Die Entscheidung für diese Form der Sanierung wird sehr folgenreich sein: Operation gelungen, Patient tot.

 

Und was war Ihre Überraschung der Woche?

Wir hatten es immer schon vermutet, aber nun haben wir die Zahlen. Die Fahrleistungen der Pkw sind in Berlin gesunken. Zwar steigt die Zahl der angemeldeten Fahrzeuge, aber die gefahrenen Kilometer werden weniger.

Die Zählstellen zeigen in Berlin eine abnehmende Zahl durchfahrender Pkws. Seit 2015 sind es rund 15 Prozent weniger, und davon kann man dann auch die zurückgehenden Verkehrsleistungen ableiten. Die Zahl der Staus geht zurück, gerade auch dort, wo Fahrradwege gebaut wurden, das Abendland ist also nicht untergegangen.

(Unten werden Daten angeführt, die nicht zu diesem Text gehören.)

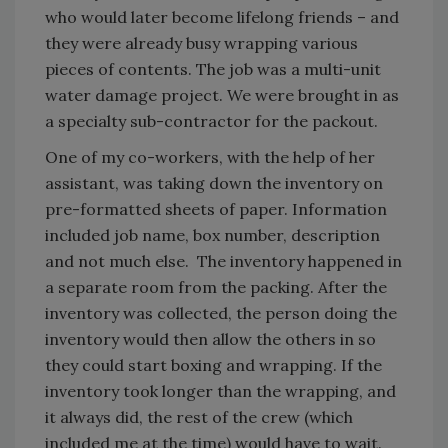
who would later become lifelong friends – and
they were already busy wrapping various
pieces of contents. The job was a multi-unit
water damage project. We were brought in as
a specialty sub-contractor for the packout.
One of my co-workers, with the help of her
assistant, was taking down the inventory on
pre-formatted sheets of paper. Information
included job name, box number, description
and not much else. The inventory happened in
a separate room from the packing. After the
inventory was collected, the person doing the
inventory would then allow the others in so
they could start boxing and wrapping. If the
inventory took longer than the wrapping, and
it always did, the rest of the crew (which
included me at the time) would have to wait.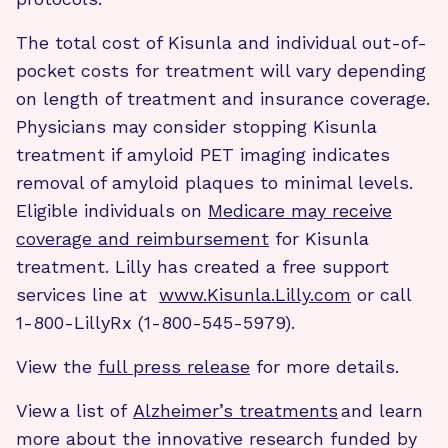
The total cost of Kisunla and individual out-of-
pocket costs for treatment will vary depending
on length of treatment and insurance coverage.
Physicians may consider stopping Kisunla
treatment if amyloid PET imaging indicates
removal of amyloid plaques to minimal levels.
Eligible individuals on
Medicare may receive
coverage and reimbursement
for Kisunla
treatment. Lilly has created a free support
services line at
www.Kisunla.Lilly.com
or call
1-800-LillyRx (1-800-545-5979).
View the
full press release
for more details.
View a list of
Alzheimer’s treatments
and learn
more about the innovative research funded by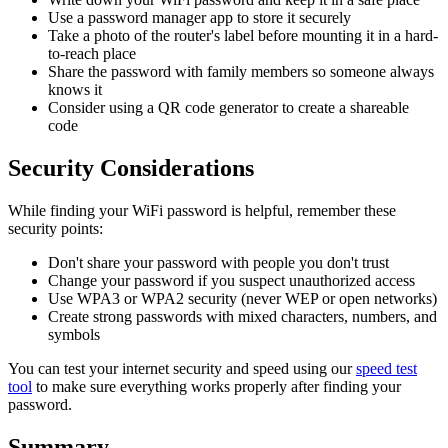
Use a password manager app to store it securely
Take a photo of the router's label before mounting it in a hard-
to-reach place
Share the password with family members so someone always
knows it
Consider using a QR code generator to create a shareable
code
Security Considerations
While finding your WiFi password is helpful, remember these
security points:
Don't share your password with people you don't trust
Change your password if you suspect unauthorized access
Use WPA3 or WPA2 security (never WEP or open networks)
Create strong passwords with mixed characters, numbers, and
symbols
You can test your internet security and speed using our
speed test
tool
to make sure everything works properly after finding your
password.
Summary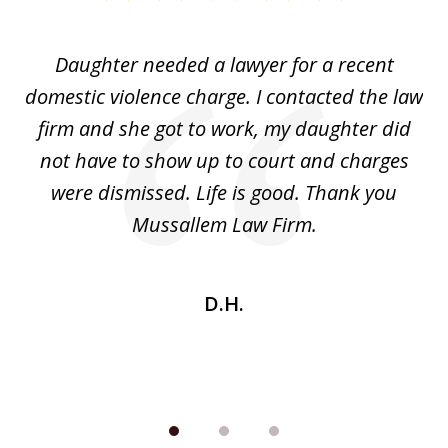
1
of
Daughter needed a lawyer for a recent
3
the
domestic violence charge. I contacted the law
a
ack
firm and she got to work, my daughter did
ri
not have to show up to court and charges
ev
nd
were dismissed. Life is good. Thank you
e
he
Mussallem Law Firm.
w
be
D.H.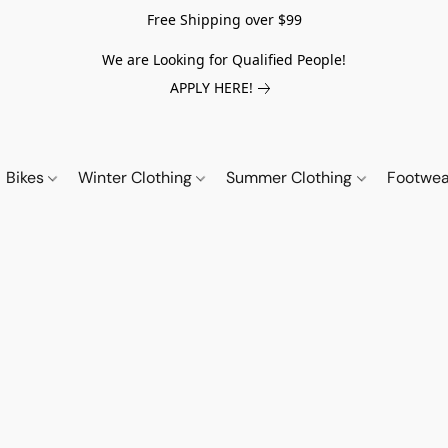
Free Shipping over $99
We are Looking for Qualified People!
APPLY HERE!
Bikes
Winter Clothing
Summer Clothing
Footwe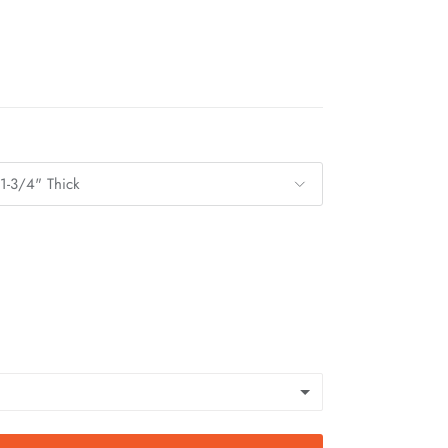
 1-3/4" Thick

Gerne kolportierte "Wahrheiten" vom Autoverkehr, der wie Wasser ist und daher nicht aufgehalten werden kann, fallen durch diese senatseigenen Daten in sich zusammen.

Was die politische Konsequenz davon sein muss, ist klar: sofortiges Moratorium für alle Straßenneubauten. Keine Inbetriebnahme des 16. Bauabschnitts der Stadtautobahn A 100, sofortiger Stopp der Planungen des 17. Abschnitts sowie das sofortige Ende der Tangentialverbindung Ost.

Und – wie durch ein Wunder: Berlin hätte wieder Geld für Maßnahmen zur Verkehrsberuhigung.